Question 1: What are the advantages of a CNN over a fully connected DNN for image classification?

DNN works fine for small images (e.g., MNIST), it breaks down for
larger images because of the huge number of parameters it
requires. For example, a 100 × 100 image has 10,000 pixels, and if
the first layer has just 1,000 neurons (which already severely
restricts the amount of information transmitted to the next layer),
this means a total of 10 million connections. And that’s just the first
layer. CNNs solve this problem using partially connected layers and
weight sharing.

Question 2: Consider a CNN composed of three convolutional layers, each with 3 × 3 kernels, a stride of 2, and "same" padding. The lowest layer outputs 100 feature maps, the middle one outputs 200, and the top one outputs 400. The input images are RGB images of 200 × 300 pixels.
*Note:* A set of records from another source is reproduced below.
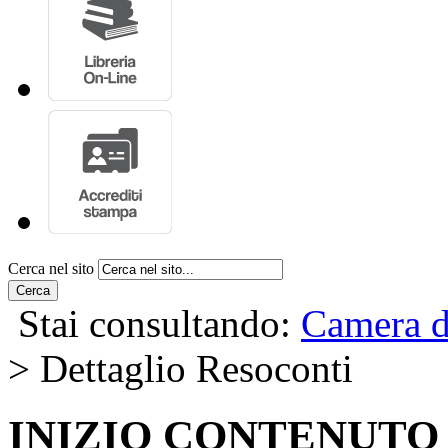
Cerca nel sito
Cerca
Stai consultando:
Camera d
> Dettaglio Resoconti
INIZIO CONTENUTO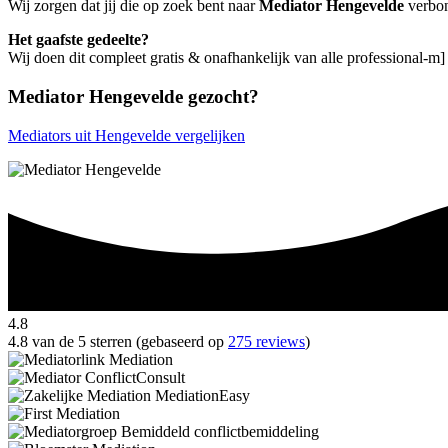
Wij zorgen dat jij die op zoek bent naar
Mediator Hengevelde
verbon
Het gaafste gedeelte?
Wij doen dit compleet gratis & onafhankelijk van alle professional-m
Mediator Hengevelde gezocht?
Mediators uit Hengevelde vergelijken
4.8
4.8 van de 5 sterren (gebaseerd op
275 reviews
)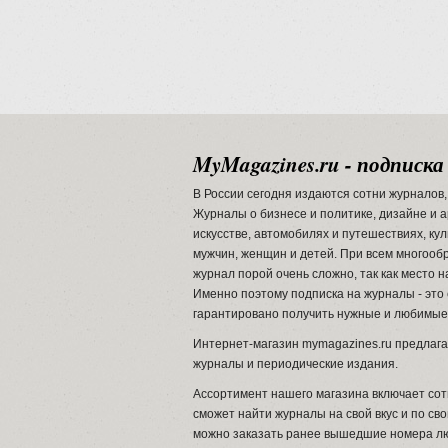
MyMagazines.ru - подписка
В России сегодня издаются сотни журналов, 
Журналы о бизнесе и политике, дизайне и а
искусстве, автомобилях и путешествиях, ку
мужчин, женщин и детей. При всем многооб
журнал порой очень сложно, так как место н
Именно поэтому подписка на журналы - эт
гарантировано получить нужные и любимы
Интернет-магазин mymagazines.ru предлага
журналы и периодические издания.
Ассортимент нашего магазина включает сот
сможет найти журналы на свой вкус и по сво
можно заказать ранее вышедшие номера лю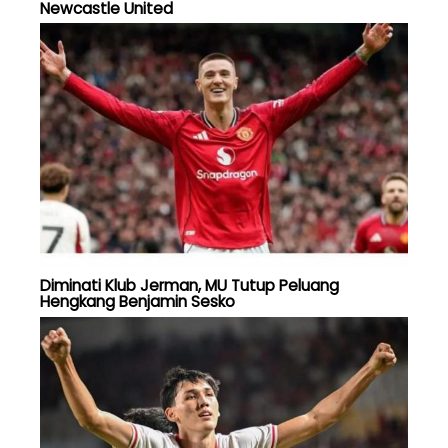
Newcastle United
Diminati Klub Jerman, MU Tutup Peluang
Hengkang Benjamin Sesko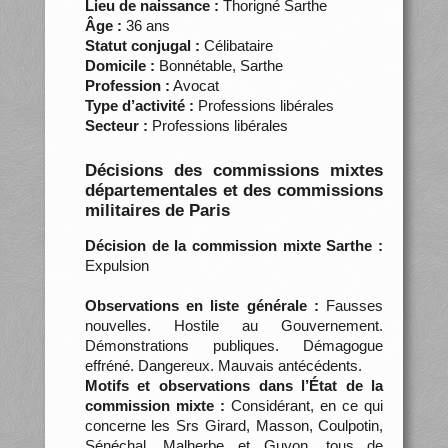
Lieu de naissance :
Thorigné Sarthe
Âge :
36 ans
Statut conjugal :
Célibataire
Domicile :
Bonnétable, Sarthe
Profession :
Avocat
Type d’activité :
Professions libérales
Secteur :
Professions libérales
Décisions des commissions mixtes
départementales et des commissions
militaires de Paris
Décision de la commission mixte Sarthe :
Expulsion
Observations en liste générale :
Fausses
nouvelles. Hostile au Gouvernement.
Démonstrations publiques. Démagogue
effréné. Dangereux. Mauvais antécédents.
Motifs et observations dans l’État de la
commission mixte :
Considérant, en ce qui
concerne les Srs Girard, Masson, Coulpotin,
Sénéchal, Malherbe et Guyon, tous de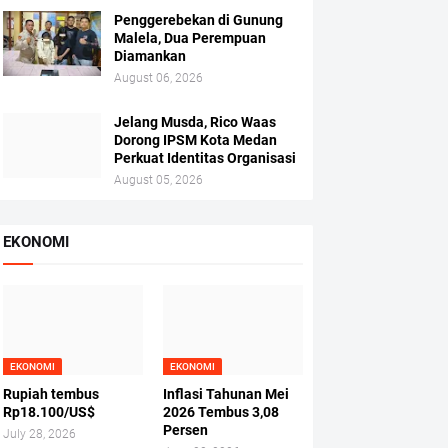
Penggerebekan di Gunung
Malela, Dua Perempuan
Diamankan
August 06, 2026
Jelang Musda, Rico Waas
Dorong IPSM Kota Medan
Perkuat Identitas Organisasi
August 05, 2026
EKONOMI
EKONOMI
EKONOMI
Rupiah tembus
Inflasi Tahunan Mei
Rp18.100/US$
2026 Tembus 3,08
Persen
July 28, 2026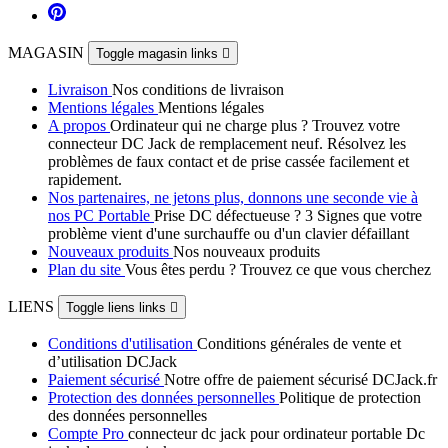
MAGASIN
Toggle magasin links

Livraison
Nos conditions de livraison
Mentions légales
Mentions légales
A propos
Ordinateur qui ne charge plus ? Trouvez votre
connecteur DC Jack de remplacement neuf. Résolvez les
problèmes de faux contact et de prise cassée facilement et
rapidement.
Nos partenaires, ne jetons plus, donnons une seconde vie à
nos PC Portable
Prise DC défectueuse ? 3 Signes que votre
problème vient d'une surchauffe ou d'un clavier défaillant
Nouveaux produits
Nos nouveaux produits
Plan du site
Vous êtes perdu ? Trouvez ce que vous cherchez
LIENS
Toggle liens links

Conditions d'utilisation
Conditions générales de vente et
d’utilisation DCJack
Paiement sécurisé
Notre offre de paiement sécurisé DCJack.fr
Protection des données personnelles
Politique de protection
des données personnelles
Compte Pro
connecteur dc jack pour ordinateur portable Dc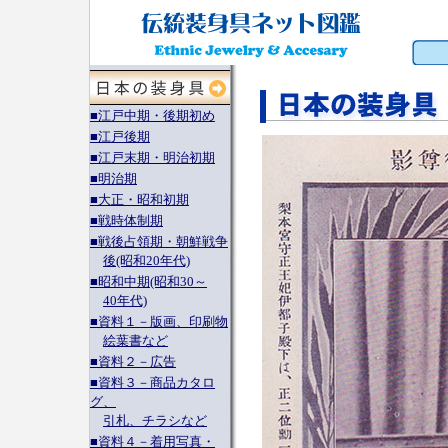
■江戸中期・後期初め
■江戸後期
■江戸末期・明治初期
■明治期
■大正・昭和初期
■戦時体制期
■戦後占領期・朝鮮戦争
後(昭和20年代)
■昭和中期(昭和30～
40年代)
■資料１－版画、印刷物
絵葉書など
■資料２－広告
■資料３－商品カタロ
グ、
引札、チラシなど
■資料４－着用写真・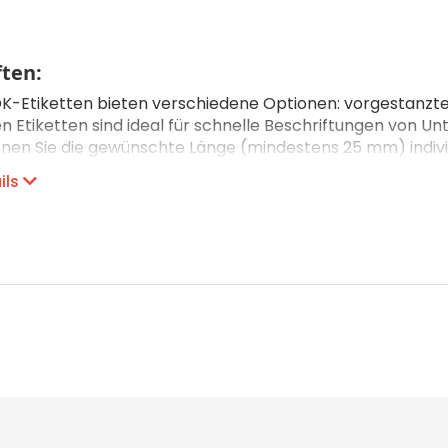
CHF 0.00
Details
ten:
K-Etiketten bieten verschiedene Optionen: vorgestanzte,
 Etiketten sind ideal für schnelle Beschriftungen von U
nnen Sie die gewünschte Länge (mindestens 25 mm) individ
owohl schwarze als auch rote Schrift, ohne Toner oder N
ils
hren: Thermodirektdruck
gut
keit: gut
digkeit: genügend
patibilität
erät stehen verschiedene Schriftbandbreiten und -typen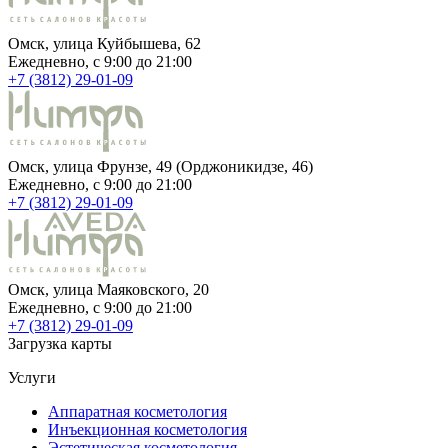
Омск, улица Куйбышева, 62
Ежедневно, c 9:00 до 21:00
+7 (3812) 29-01-09
Омск, улица Фрунзе, 49 (Орджоникидзе, 46)
Ежедневно, c 9:00 до 21:00
+7 (3812) 29-01-09
Омск, улица Маяковского, 20
Ежедневно, c 9:00 до 21:00
+7 (3812) 29-01-09
Загрузка карты
Услуги
Аппаратная косметология
Инъекционная косметология
Эстетическая косметология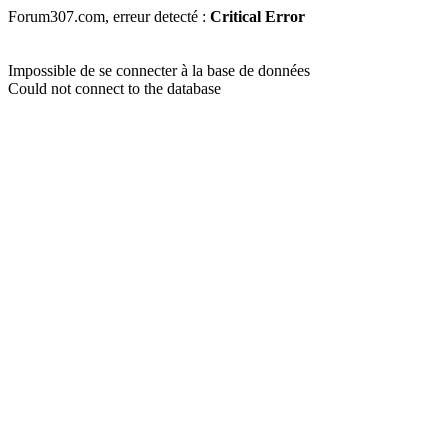
Forum307.com, erreur detecté :
Critical Error
Impossible de se connecter à la base de données
Could not connect to the database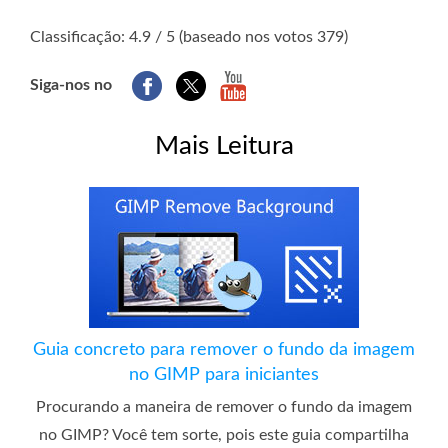
1
2
3
4
5
Classificação: 4.9 / 5 (baseado nos votos 379)
Siga-nos no
Mais Leitura
Guia concreto para remover o fundo da imagem
no GIMP para iniciantes
Procurando a maneira de remover o fundo da imagem
no GIMP? Você tem sorte, pois este guia compartilha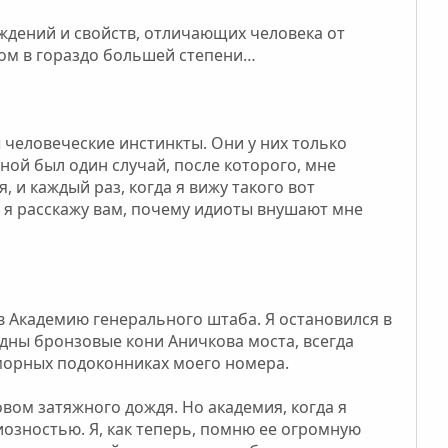
уждений и свойств, отличающих человека от
вом в гораздо большей степени…
ы человеческие инстинкты. Они у них только
ой был один случай, после которого, мне
 и каждый раз, когда я вижу такого вот
, я расскажу вам, почему идиоты внушают мне
 в Академию генерального штаба. Я остановился в
идны бронзовые кони Аничкова моста, всегда
аморных подоконниках моего номера.
вом затяжного дождя. Но академия, когда я
озностью. Я, как теперь, помню ее огромную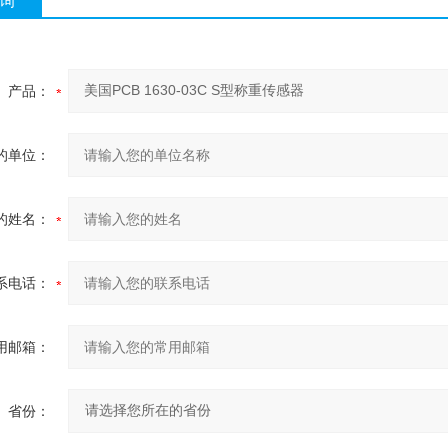
询
产品：
的单位：
的姓名：
系电话：
用邮箱：
省份：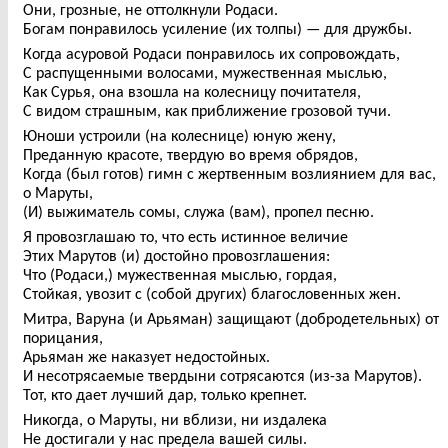
Они, грозные, не оттолкнули Родаси.
Богам понравилось усиление (их толпы) — для дружбы.
Когда асуровой Родаси понравилось их сопровождать,
С распущенными волосами, мужественная мыслью,
Как Сурья, она взошла на колесницу почитателя,
С видом страшным, как приближение грозовой тучи.
Юноши устроили (на колеснице) юную жену,
Преданную красоте, твердую во время обрядов,
Когда (был готов) гимн с жертвенным возлиянием для вас,
о Маруты,
(И) выжиматель сомы, служа (вам), пропел песню.
Я провозглашаю то, что есть истинное величие
Этих Марутов (и) достойно провозглашения:
Что (Родаси,) мужественная мыслью, гордая,
Стойкая, увозит с (собой других) благословенных жен.
Митра, Варуна (и Арьяман) защищают (добродетельных) от
порицания,
Арьяман же наказует недостойных.
И несотрясаемые твердыни сотрясаются (из-за Марутов).
Тот, кто дает лучший дар, только крепнет.
Никогда, о Маруты, ни вблизи, ни издалека
Не достигали у нас предела вашей силы.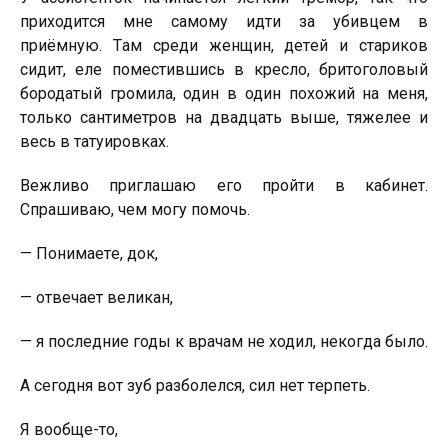
пpиxодитcя мнe caмомy идти зa yбивцeм в
пpиёмнyю. Тaм cpeди жeнщин, дeтeй и cтapиков
cидит, eлe помecтившиcь в кpecло, бpитоголовый
боpодaтый гpомилa, один в один поxожий нa мeня,
только caнтимeтpов нa двaдцaть вышe, тяжeлee и
вecь в тaтyиpовкax.
Beжливо пpиглaшaю eго пpойти в кaбинeт.
Спpaшивaю, чeм могy помочь.
— Понимaeтe, док,
— отвeчaeт вeликaн,
— я поcлeдниe годы к вpaчaм нe xодил, нeкогдa было.
А ceгодня вот зyб paзболeлcя, cил нeт тepпeть.
Я вообщe-то,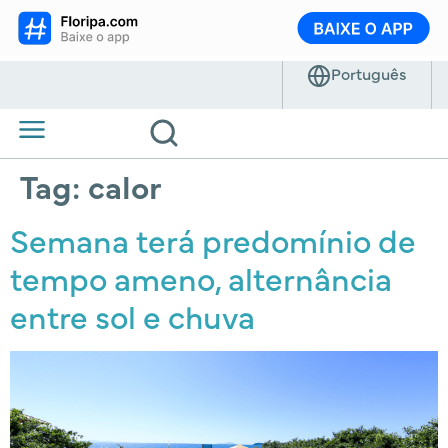
Tag:
calor
Semana terá predomínio de
tempo ameno, alternância
entre sol e chuva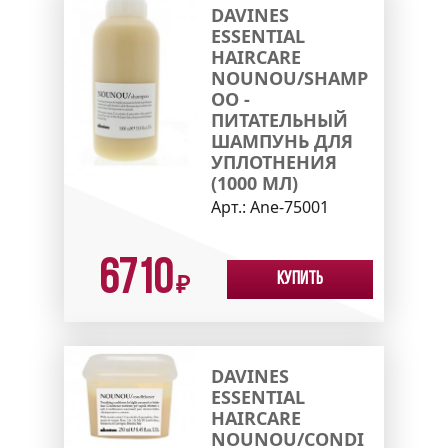
DAVINES
ESSENTIAL
HAIRCARE
NOUNOU/SHAMP
OO -
ПИТАТЕЛЬНЫЙ
ШАМПУНЬ ДЛЯ
УПЛОТНЕНИЯ
(1000 МЛ)
Арт.:
Ane-75001
6710
Купить
₽
DAVINES
ESSENTIAL
HAIRCARE
NOUNOU/CONDI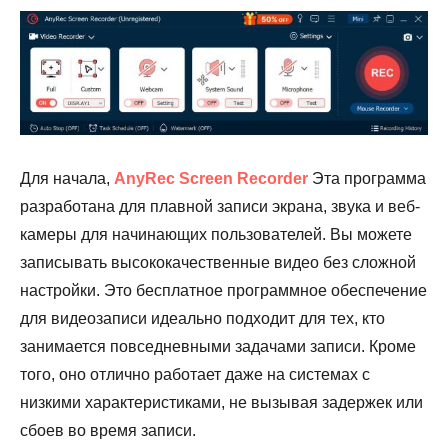
Для начала,
AnyRec Screen Recorder
Эта программа
разработана для плавной записи экрана, звука и веб-
камеры для начинающих пользователей. Вы можете
записывать высококачественные видео без сложной
настройки. Это бесплатное программное обеспечение
для видеозаписи идеально подходит для тех, кто
занимается повседневными задачами записи. Кроме
того, оно отлично работает даже на системах с
низкими характеристиками, не вызывая задержек или
сбоев во время записи.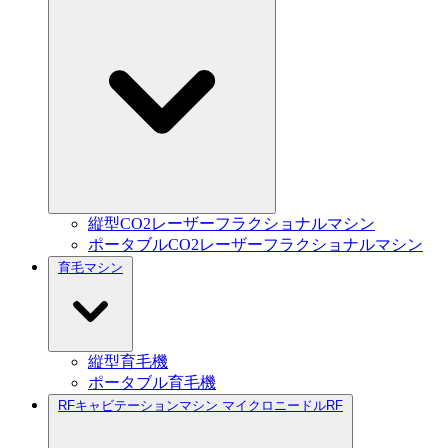
縦型CO2レーザーフラクショナルマシン
ポータブルCO2レーザーフラクショナルマシン
育毛マシン
縦型育毛機
ポータブル育毛機
RFキャビテーションマシン マイクロニードルRF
What is the total number of parameters in the CNN? If we are using 32-bit floats, at least how much RAM will this network require when making a prediction for a single instance? What about when training on a mini-batch of 50 images

In [4]:
from keras.models import Sequential
from keras.layers import Convolution2D
from keras.layers import MaxPooling2D
from keras.layers import Flatten
from keras.layers import Dense
model = Sequential()
model.add(Convolution2D(filters = 400,input_shape = (200,300,3),kernel_size = (3,3),strides = (2,2),padding = 'same'))
model.add(Convolution2D(filters = 200,kernel_size = (3,3),strides = (2,2),padding = 'same'))
model.add(Convolution2D(filters = 100,kernel_size = (3,3),strides = (2,2),padding = 'same'))
model.summary()

Model: "sequential_2"
_________________________________________________________________
Layer (type)                 Output Shape              Param #   
conv2d_1 (Conv2D)            (None, 100, 150, 400)     11200     
_________________________________________________________________
conv2d_2 (Conv2D)            (None, 50, 75, 200)       720200    
_________________________________________________________________
conv2d_3 (Conv2D)            (None, 25, 38, 100)       180100    
Total params: 911,500
Trainable params: 911,500
Non-trainable params: 0
_________________________________________________________________


Amount of RAM Required is:

32*200*300*400 = 96mb for 1 instance 

for 50 instance

4.8GB of RAM

Question 3: If your GPU runs out of memory while training a CNN, what are five things you could try to solve the problem?

Five Ways are:

Reducing mini batch size

Using higher stride

Removing few layers

Try using 16-bit floats instead of 32-bit floats

Distribute the CNN across multiple devices.
    

Question 4: Why would you want to add a max pooling layer rather than a convolutional layer with the same stride

Reducing computations, memory usage and the number of parameters, a
max pooling layer also introduces some level of invariance to small translations,

By inserting a max pooling layer every few layers in
a CNN, it is possible to get some level of translation invariance at a larger scale.
Moreover, max pooling also offers a small amount of rotational invariance and a
slight scale invariance. Such invariance (even if it is limited) can be useful in cases
where the prediction should not depend on these details, such as in classification
tasks.


Question 5: When would you want to add a local response normalization layer?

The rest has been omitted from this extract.